Sensitivity along with statistical response for optimizing shear and heat transfer rate on the flow over power-law deformable plate considering bi-hybrid nanofluid

Abstract

The heat transfer efficiency of nanofluids is more effective than the conventional coolants and they are being evaluated for the automotive cooling systems. Improved engine performance and fuel economy may result from this. However, the use of nanofluids in hyperthermia therapy, a medical intervention in which specific tissues are heated to high temperatures, the flow of bi-hybrid nano liquid over a deformable surface plays crucial role. Based on several needs in different sectors the present study briefly describes the flow proposed liquid over a three-dimensional deformable absorbent surface. The impact of magnetization along with thermal radiation enriches the flow profiles significantly. Suitable similarity rules are adopted for the dimensional governing equation to re-formulate them into non-dimensional form. The system of designed model problem is handled numerically by means of “Runge-Kutta fourth-order” technique. The novelty of the study arises due to the use of robust statistical approach i.e. “Response Surface Methodology (RSM)” to optimize both shear and heat transfer rate for several factors. For the validation of the result a hypothetical test is proposed utilizing analysis of variance (ANOVA) and then parametric optimization is proposed employing sensitivity analysis for the response of both the shear and heat transfer rate.

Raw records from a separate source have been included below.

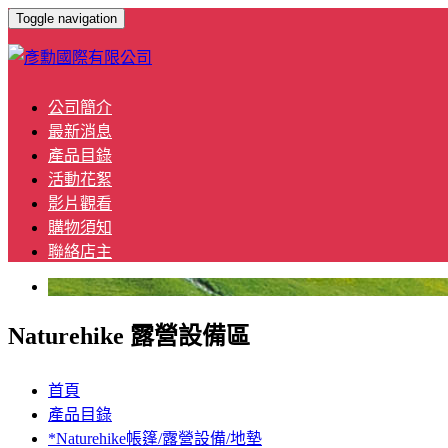
Toggle navigation
公司簡介
最新消息
產品目錄
活動花絮
影片觀看
購物須知
聯絡店主
Naturehike 露營設備區
首頁
產品目錄
*Naturehike帳篷/露營設備/地墊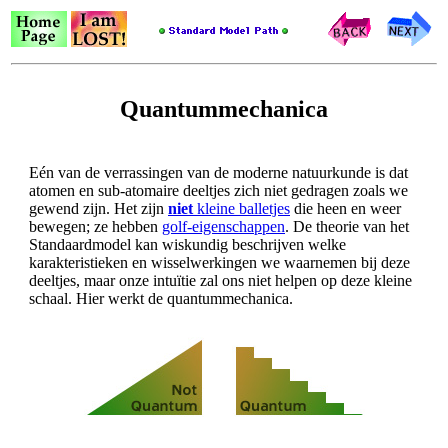
Quantummechanica
Eén van de verrassingen van de moderne natuurkunde is dat
atomen en sub-atomaire deeltjes zich niet gedragen zoals we
gewend zijn. Het zijn
niet
kleine balletjes
die heen en weer
bewegen; ze hebben
golf-eigenschappen
. De theorie van het
Standaardmodel kan wiskundig beschrijven welke
karakteristieken en wisselwerkingen we waarnemen bij deze
deeltjes, maar onze intuïtie zal ons niet helpen op deze kleine
schaal. Hier werkt de quantummechanica.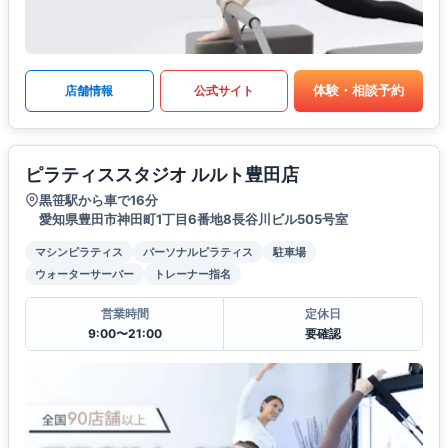
体験・相談予約
店舗情報
公式サイト
ピラティススタジオ ルルト豊田店
黒笹駅から車で16分
愛知県豊田市神田町1丁目6番地8長谷川ビル505号室
マシンピラティス
パーソナルピラティス
駐車場
ウォーターサーバー
トレーナー指名
営業時間
定休日
9:00〜21:00
要確認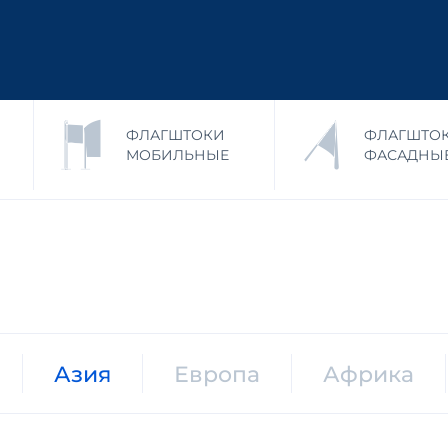
ФЛАГШТОКИ
ФЛАГШТО
МОБИЛЬНЫЕ
ФАСАДНЫ
Азия
Европа
Африка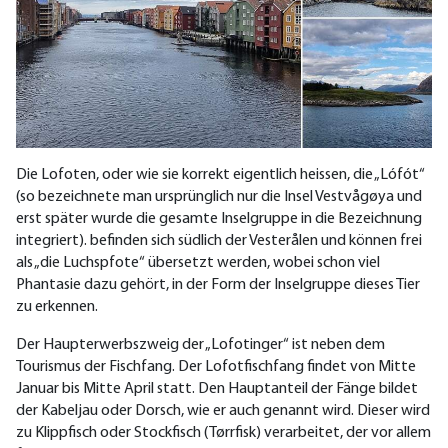
Die Lofoten, oder wie sie korrekt eigentlich heissen, die „Lófót“
(so bezeichnete man ursprünglich nur die Insel Vestvågøya und
erst später wurde die gesamte Inselgruppe in die Bezeichnung
integriert). befinden sich südlich der Vesterålen und können frei
als „die Luchspfote“ übersetzt werden, wobei schon viel
Phantasie dazu gehört, in der Form der Inselgruppe dieses Tier
zu erkennen.
Der Haupterwerbszweig der „Lofotinger“ ist neben dem
Tourismus der Fischfang. Der Lofotfischfang findet von Mitte
Januar bis Mitte April statt. Den Hauptanteil der Fänge bildet
der Kabeljau oder Dorsch, wie er auch genannt wird. Dieser wird
zu Klippfisch oder Stockfisch (Tørrfisk) verarbeitet, der vor allem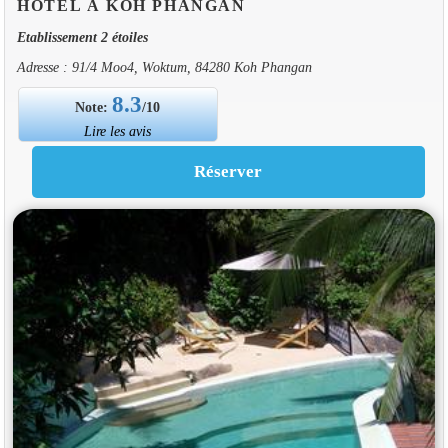
HOTEL À KOH PHANGAN
Etablissement 2 étoiles
Adresse : 91/4 Moo4, Woktum, 84280 Koh Phangan
8.3
Note:
/10
Lire les avis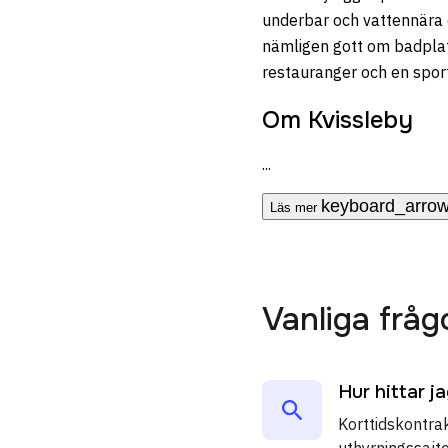
underbar och vattennära o
nämligen gott om badplat
restauranger och en spor
Om Kvissleby
...
keyboard_arro
Läs mer
Vanliga fråg
Hur hittar j
Korttidskontrak
uthyrningssajte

The study reveals that magnetization and particle concentration remarkbaly influence shear rate and heat transportation, where higher nanoparticle aggregation reduces shear but augments thermal transport, while increased thermal radiation improves the Nusselt number and overall heat transfer efficiency. Statistical validation through residual plots confirms the model's accuracy, ensuring reliable predictions for shear and heat transfer behavior.